The records:

————————

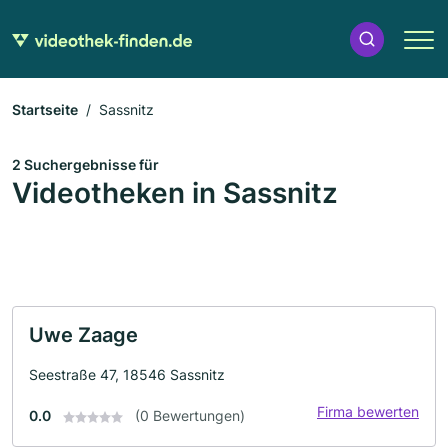
Startseite
Sassnitz
2 Suchergebnisse für
Videotheken in Sassnitz
Uwe Zaage
Seestraße 47, 18546 Sassnitz
Firma bewerten
0.0
(0 Bewertungen)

————————

Required action:
Your copy should match the data exactly, apart from the images, which are dropped.

Exercise solution:
Startseite
Sassnitz
2 Suchergebnisse für
Videotheken in Sassnitz
Uwe Zaage
Seestraße 47, 18546 Sassnitz
Firma bewerten
0.0
(0 Bewertungen)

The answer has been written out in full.